The best approach is to do two requests. One for the long term mean and another one for the spatial mean and median using the Statistical API.

Using the statistical API to get your desired values is much more straight forward than what you are trying to do here. It really is much more convenient, even if it is one more request.

You can see some examples here: Examples of Statistical API

Edit: To get the median with a statistical API request you need to request the 50th percentile value. See here: Statistical API

Thanks for the reply. I understand your point, but given that I need to process a large load of requests, this would mean 2x the number of requests I’d have to make, i.e. one Processing + one Statistical.

So, instead I’d just like to get the daily NDVI tiles if possible (without calculating the mean and median in the evaluation script), for this I believe the Processing API would be the most convenient one. And still I cannot get this right.

Yes, that works. In that case what is tripping you up is likely that samplesDates in evaluatePixel is not defined.

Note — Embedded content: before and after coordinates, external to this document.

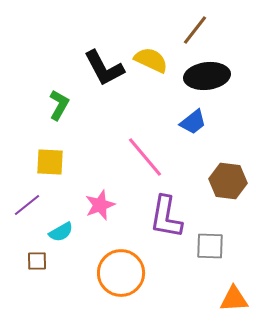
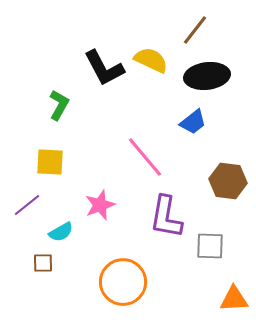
brown square: moved 6 px right, 2 px down
orange circle: moved 2 px right, 9 px down
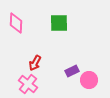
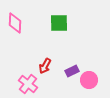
pink diamond: moved 1 px left
red arrow: moved 10 px right, 3 px down
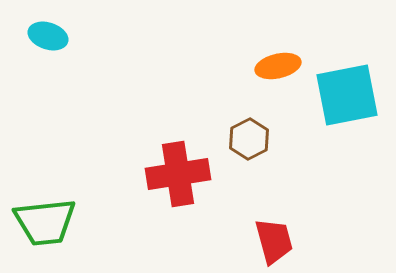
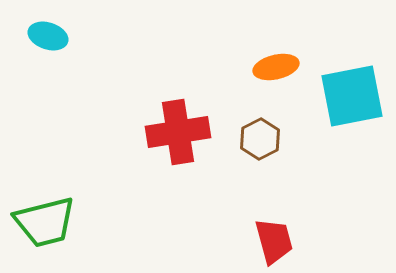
orange ellipse: moved 2 px left, 1 px down
cyan square: moved 5 px right, 1 px down
brown hexagon: moved 11 px right
red cross: moved 42 px up
green trapezoid: rotated 8 degrees counterclockwise
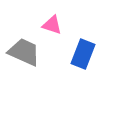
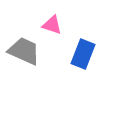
gray trapezoid: moved 1 px up
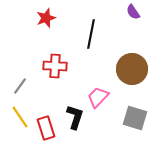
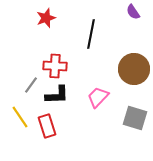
brown circle: moved 2 px right
gray line: moved 11 px right, 1 px up
black L-shape: moved 18 px left, 22 px up; rotated 70 degrees clockwise
red rectangle: moved 1 px right, 2 px up
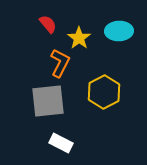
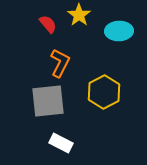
yellow star: moved 23 px up
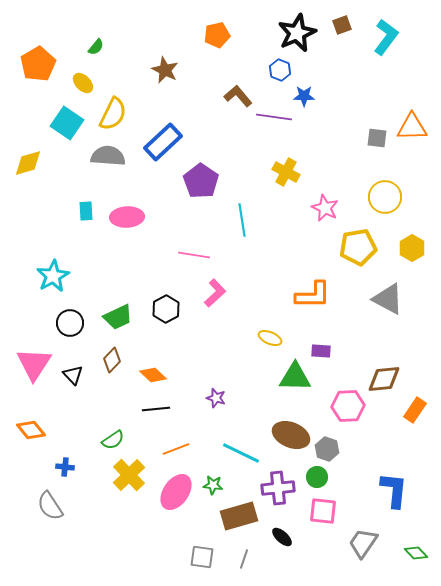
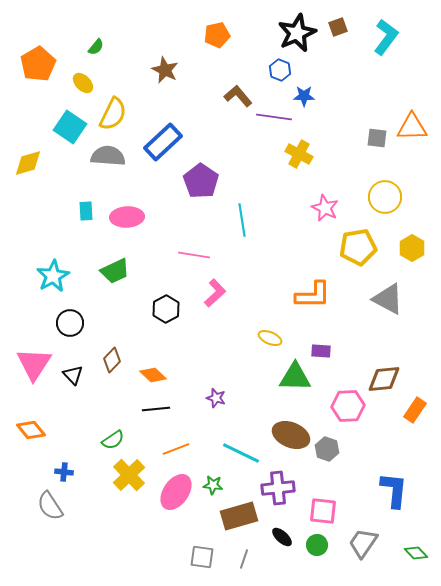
brown square at (342, 25): moved 4 px left, 2 px down
cyan square at (67, 123): moved 3 px right, 4 px down
yellow cross at (286, 172): moved 13 px right, 18 px up
green trapezoid at (118, 317): moved 3 px left, 46 px up
blue cross at (65, 467): moved 1 px left, 5 px down
green circle at (317, 477): moved 68 px down
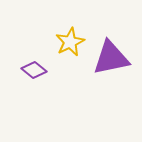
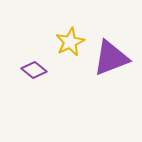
purple triangle: rotated 9 degrees counterclockwise
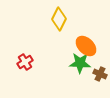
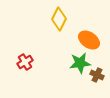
orange ellipse: moved 3 px right, 6 px up; rotated 10 degrees counterclockwise
green star: rotated 10 degrees counterclockwise
brown cross: moved 3 px left, 1 px down
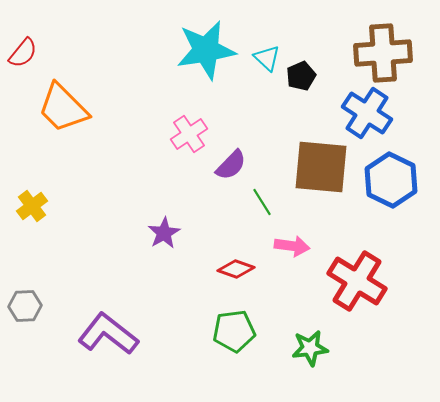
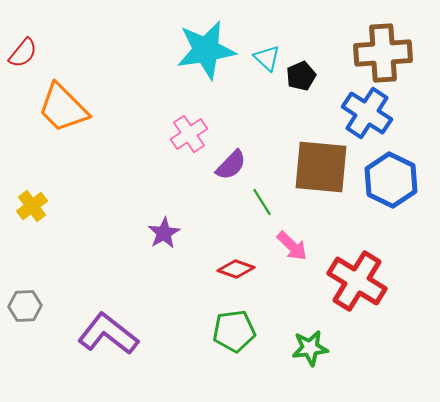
pink arrow: rotated 36 degrees clockwise
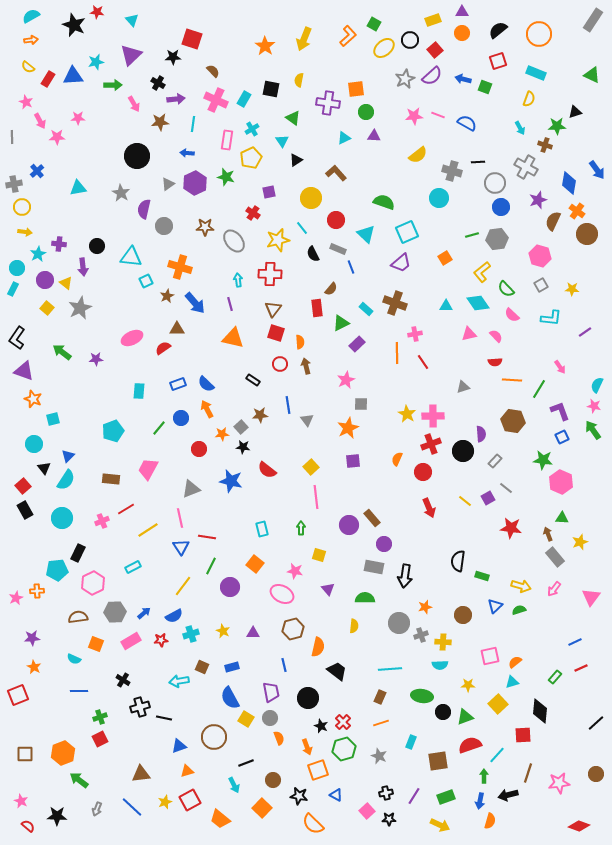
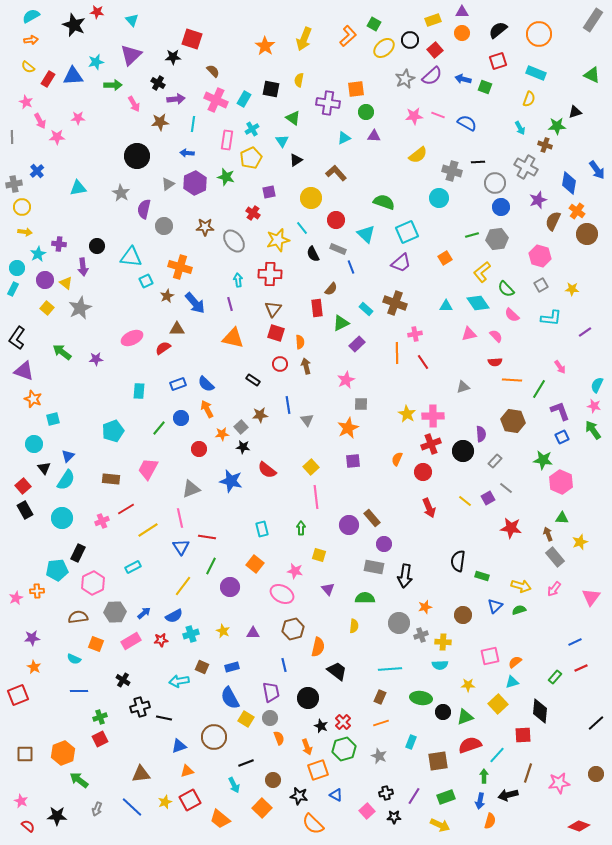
green ellipse at (422, 696): moved 1 px left, 2 px down
black star at (389, 819): moved 5 px right, 2 px up
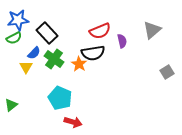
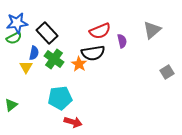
blue star: moved 1 px left, 3 px down
blue semicircle: rotated 32 degrees counterclockwise
cyan pentagon: rotated 30 degrees counterclockwise
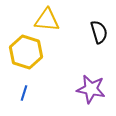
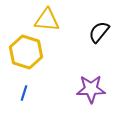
black semicircle: rotated 125 degrees counterclockwise
purple star: rotated 12 degrees counterclockwise
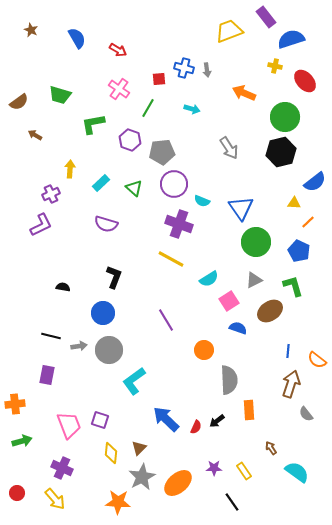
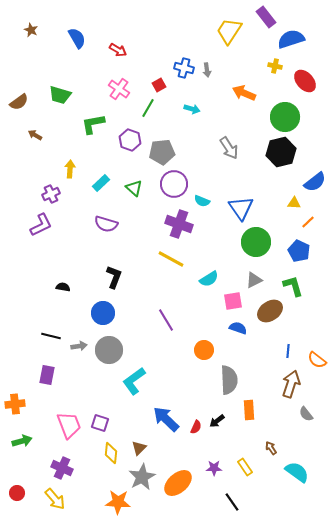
yellow trapezoid at (229, 31): rotated 36 degrees counterclockwise
red square at (159, 79): moved 6 px down; rotated 24 degrees counterclockwise
pink square at (229, 301): moved 4 px right; rotated 24 degrees clockwise
purple square at (100, 420): moved 3 px down
yellow rectangle at (244, 471): moved 1 px right, 4 px up
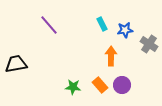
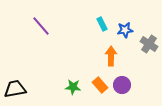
purple line: moved 8 px left, 1 px down
black trapezoid: moved 1 px left, 25 px down
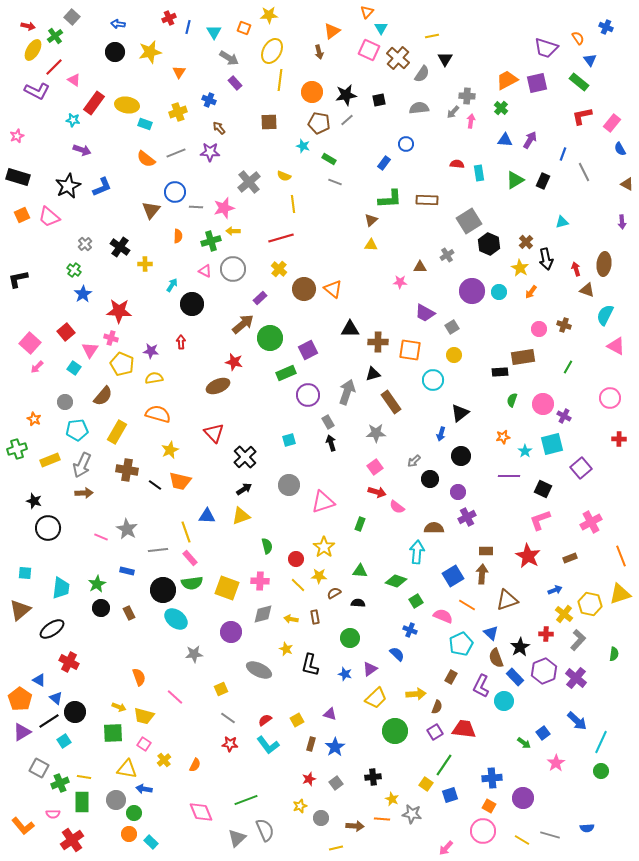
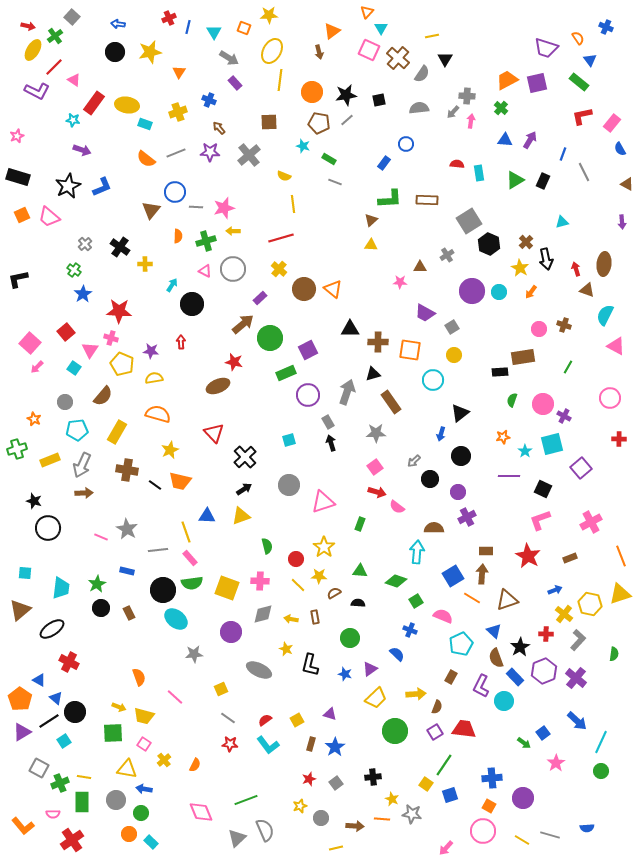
gray cross at (249, 182): moved 27 px up
green cross at (211, 241): moved 5 px left
orange line at (467, 605): moved 5 px right, 7 px up
blue triangle at (491, 633): moved 3 px right, 2 px up
green circle at (134, 813): moved 7 px right
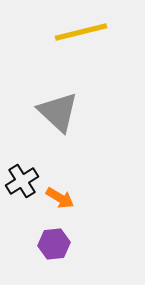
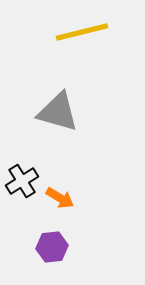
yellow line: moved 1 px right
gray triangle: rotated 27 degrees counterclockwise
purple hexagon: moved 2 px left, 3 px down
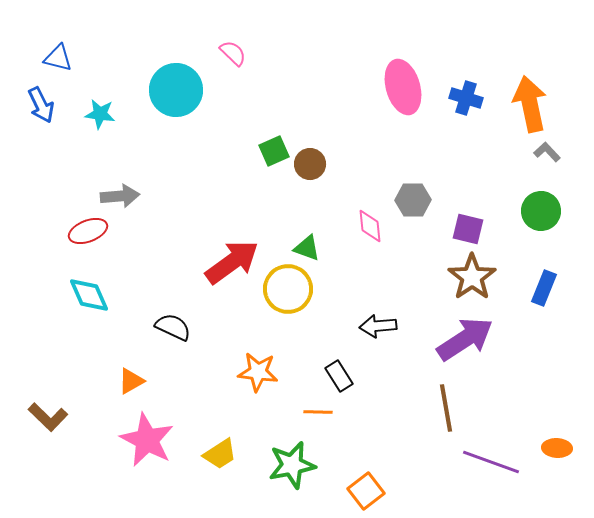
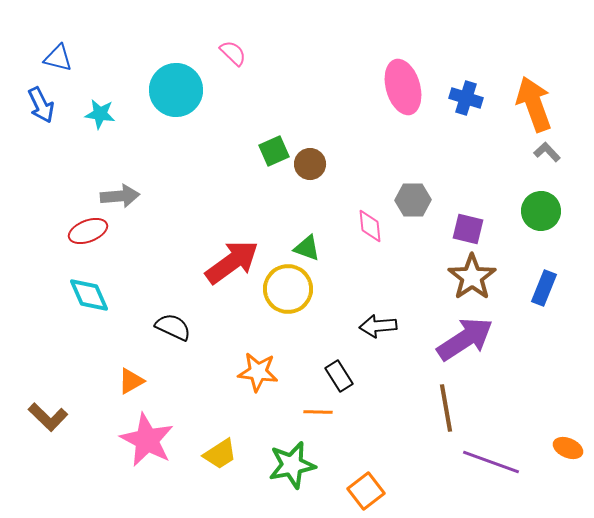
orange arrow: moved 4 px right; rotated 8 degrees counterclockwise
orange ellipse: moved 11 px right; rotated 20 degrees clockwise
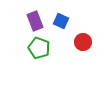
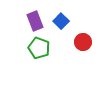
blue square: rotated 21 degrees clockwise
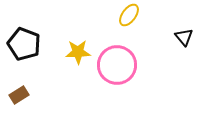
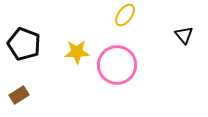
yellow ellipse: moved 4 px left
black triangle: moved 2 px up
yellow star: moved 1 px left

But also keep in mind that doing it in this way you need to transmit a lot more data per request. The number of requests might be lower but the amount of transmitted data is much higher than with one process API call and one statistical API call.

I see, I thought I had defined it in updateOutput accordingly, it even gets printed correctly in the userdata metadata. So I guess the dates I’m passing to the dict dailyNDVI are not the same… even though they were defined in the same way i.e. using either “.date.toISOString().split(‘T’)[0]” or JSON.stringify (not in the code).

As I’m fairly a beginner to using evaluation scripts, one thing I still haven’t understood after reading the docs, is if the samples are already sorted by date. Is this the case?

Yes, samples are already sorted by date. The default is for the samples to be sorted by most recent.